**Problem details**: Leaving the pictures aside, transcribe every line below exactly.

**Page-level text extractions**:

........

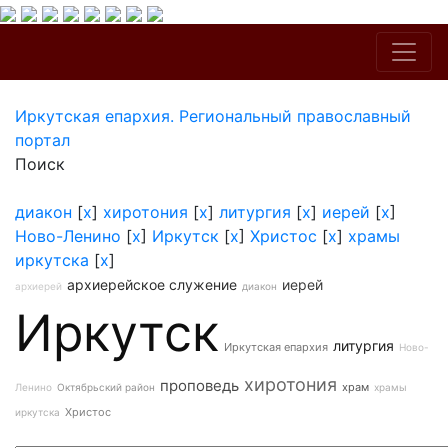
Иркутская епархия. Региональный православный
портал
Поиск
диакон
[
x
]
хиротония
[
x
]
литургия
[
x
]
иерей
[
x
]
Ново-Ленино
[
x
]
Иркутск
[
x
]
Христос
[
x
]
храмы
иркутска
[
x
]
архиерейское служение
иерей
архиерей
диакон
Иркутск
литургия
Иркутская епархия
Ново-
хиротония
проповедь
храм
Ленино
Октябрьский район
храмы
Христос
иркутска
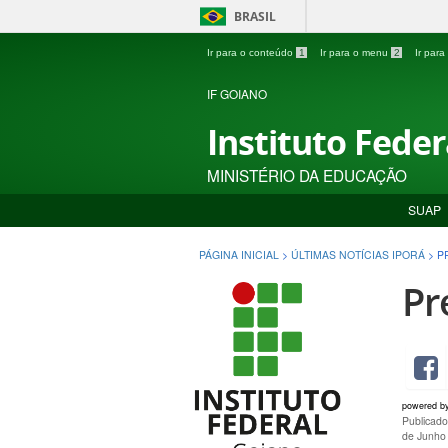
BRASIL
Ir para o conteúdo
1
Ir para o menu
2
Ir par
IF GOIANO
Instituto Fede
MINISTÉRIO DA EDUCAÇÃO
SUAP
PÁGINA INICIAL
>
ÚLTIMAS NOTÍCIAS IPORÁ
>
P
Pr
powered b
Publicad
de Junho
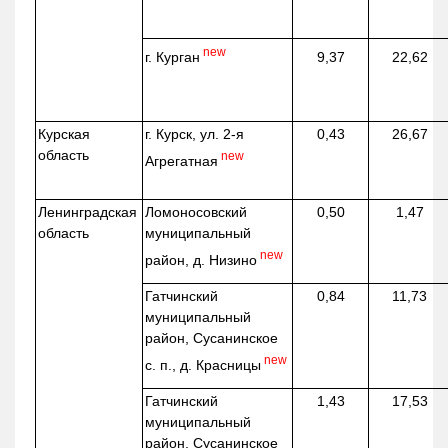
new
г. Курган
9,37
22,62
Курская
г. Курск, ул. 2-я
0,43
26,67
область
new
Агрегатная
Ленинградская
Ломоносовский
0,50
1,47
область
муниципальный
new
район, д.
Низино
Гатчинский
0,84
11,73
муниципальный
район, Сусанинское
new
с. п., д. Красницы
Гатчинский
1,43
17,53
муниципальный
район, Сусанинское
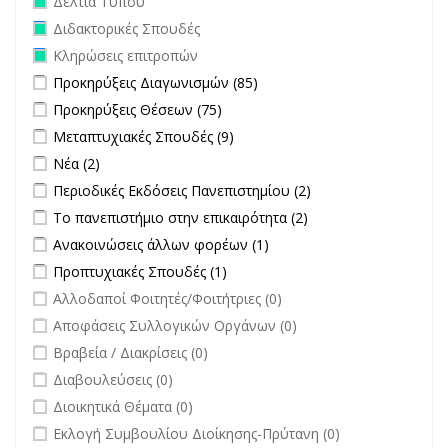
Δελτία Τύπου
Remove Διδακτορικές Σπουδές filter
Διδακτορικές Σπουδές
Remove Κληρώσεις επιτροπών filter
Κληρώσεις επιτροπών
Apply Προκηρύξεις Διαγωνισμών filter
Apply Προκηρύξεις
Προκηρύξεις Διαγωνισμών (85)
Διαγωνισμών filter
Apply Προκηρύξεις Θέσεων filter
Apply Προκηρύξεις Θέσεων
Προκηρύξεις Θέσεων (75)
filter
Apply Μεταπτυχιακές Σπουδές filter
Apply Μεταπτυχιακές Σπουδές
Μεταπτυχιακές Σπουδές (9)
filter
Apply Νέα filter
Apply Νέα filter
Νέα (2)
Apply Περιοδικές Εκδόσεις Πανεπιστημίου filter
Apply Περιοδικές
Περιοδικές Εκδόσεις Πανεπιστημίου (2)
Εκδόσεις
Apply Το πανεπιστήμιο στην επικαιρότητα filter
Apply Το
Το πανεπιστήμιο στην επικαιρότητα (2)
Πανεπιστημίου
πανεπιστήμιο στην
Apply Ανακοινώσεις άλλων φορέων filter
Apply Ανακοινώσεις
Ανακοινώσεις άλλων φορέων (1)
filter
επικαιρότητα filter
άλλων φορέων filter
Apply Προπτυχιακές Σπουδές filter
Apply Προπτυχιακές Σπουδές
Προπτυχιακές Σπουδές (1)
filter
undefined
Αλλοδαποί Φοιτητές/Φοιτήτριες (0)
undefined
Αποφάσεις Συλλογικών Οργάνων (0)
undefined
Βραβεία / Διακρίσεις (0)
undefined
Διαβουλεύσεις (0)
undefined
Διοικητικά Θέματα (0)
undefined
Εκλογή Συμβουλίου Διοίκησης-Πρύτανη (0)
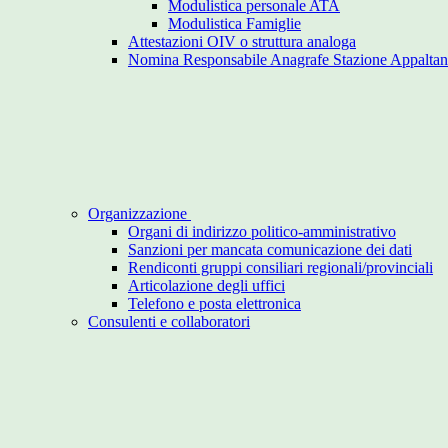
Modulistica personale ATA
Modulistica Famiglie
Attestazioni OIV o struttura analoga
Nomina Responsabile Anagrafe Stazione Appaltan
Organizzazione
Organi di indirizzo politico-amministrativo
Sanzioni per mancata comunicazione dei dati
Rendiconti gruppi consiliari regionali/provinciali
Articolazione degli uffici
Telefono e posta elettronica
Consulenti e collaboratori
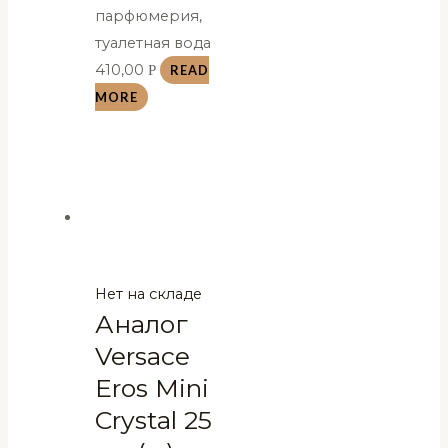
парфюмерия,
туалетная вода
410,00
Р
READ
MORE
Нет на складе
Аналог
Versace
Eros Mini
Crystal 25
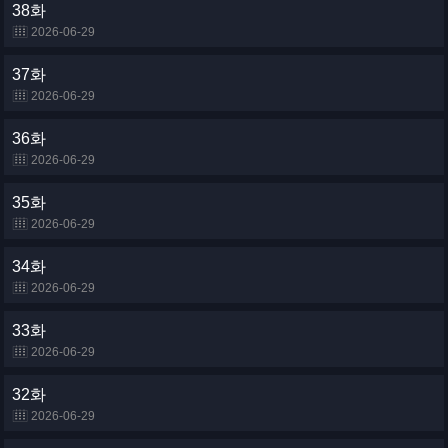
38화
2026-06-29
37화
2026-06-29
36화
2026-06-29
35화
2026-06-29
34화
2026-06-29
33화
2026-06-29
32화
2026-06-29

........

**Your response**:
Иркутская епархия. Региональный православный
портал
Поиск
диакон
[
x
]
хиротония
[
x
]
литургия
[
x
]
иерей
[
x
]
Ново-Ленино
[
x
]
Иркутск
[
x
]
Христос
[
x
]
храмы
иркутска
[
x
]
архиерейское служение
иерей
архиерей
диакон
Иркутск
литургия
Иркутская епархия
Ново-
хиротония
проповедь
храм
Ленино
Октябрьский район
храмы
Христос
иркутска
BRASIL
Ir para o conteúdo
1
Ir para o menu
2
Ir par
IF GOIANO
Instituto Fede
MINISTÉRIO DA EDUCAÇÃO
SUAP
PÁGINA INICIAL
>
ÚLTIMAS NOTÍCIAS IPORÁ
>
P
Pr
powered b
Publicad
de Junho
new
г. Курган
9,37
22,62
Курская
г. Курск, ул. 2-я
0,43
26,67
область
new
Агрегатная
Ленинградская
Ломоносовский
0,50
1,47
область
муниципальный
new
район, д.
Низино
Гатчинский
0,84
11,73
муниципальный
район, Сусанинское
new
с. п., д. Красницы
Гатчинский
1,43
17,53
муниципальный
район, Сусанинское
Δελτία Τύπου
Remove Διδακτορικές Σπουδές filter
Διδακτορικές Σπουδές
Remove Κληρώσεις επιτροπών filter
Κληρώσεις επιτροπών
Apply Προκηρύξεις Διαγωνισμών filter
Apply Προκηρύξεις
Προκηρύξεις Διαγωνισμών (85)
Διαγωνισμών filter
Apply Προκηρύξεις Θέσεων filter
Apply Προκηρύξεις Θέσεων
Προκηρύξεις Θέσεων (75)
filter
Apply Μεταπτυχιακές Σπουδές filter
Apply Μεταπτυχιακές Σπουδές
Μεταπτυχιακές Σπουδές (9)
filter
Apply Νέα filter
Apply Νέα filter
Νέα (2)
Apply Περιοδικές Εκδόσεις Πανεπιστημίου filter
Apply Περιοδικές
Περιοδικές Εκδόσεις Πανεπιστημίου (2)
Εκδόσεις
Apply Το πανεπιστήμιο στην επικαιρότητα filter
Apply Το
Το πανεπιστήμιο στην επικαιρότητα (2)
Πανεπιστημίου
πανεπιστήμιο στην
Apply Ανακοινώσεις άλλων φορέων filter
Apply Ανακοινώσεις
Ανακοινώσεις άλλων φορέων (1)
filter
επικαιρότητα filter
άλλων φορέων filter
Apply Προπτυχιακές Σπουδές filter
Apply Προπτυχιακές Σπουδές
Προπτυχιακές Σπουδές (1)
filter
undefined
Αλλοδαποί Φοιτητές/Φοιτήτριες (0)
undefined
Αποφάσεις Συλλογικών Οργάνων (0)
undefined
Βραβεία / Διακρίσεις (0)
undefined
Διαβουλεύσεις (0)
undefined
Διοικητικά Θέματα (0)
undefined
Εκλογή Συμβουλίου Διοίκησης-Πρύτανη (0)
Modulistica personale ATA
Modulistica Famiglie
Attestazioni OIV o struttura analoga
Nomina Responsabile Anagrafe Stazione Appaltan
Organizzazione
Organi di indirizzo politico-amministrativo
Sanzioni per mancata comunicazione dei dati
Rendiconti gruppi consiliari regionali/provinciali
Articolazione degli uffici
Telefono e posta elettronica
Consulenti e collaboratori
парфюмерия,
туалетная вода
410,00
Р
READ
MORE
Нет на складе
Аналог
Versace
Eros Mini
Crystal 25
38화
2026-06-29
37화
2026-06-29
36화
2026-06-29
35화
2026-06-29
34화
2026-06-29
33화
2026-06-29
32화
2026-06-29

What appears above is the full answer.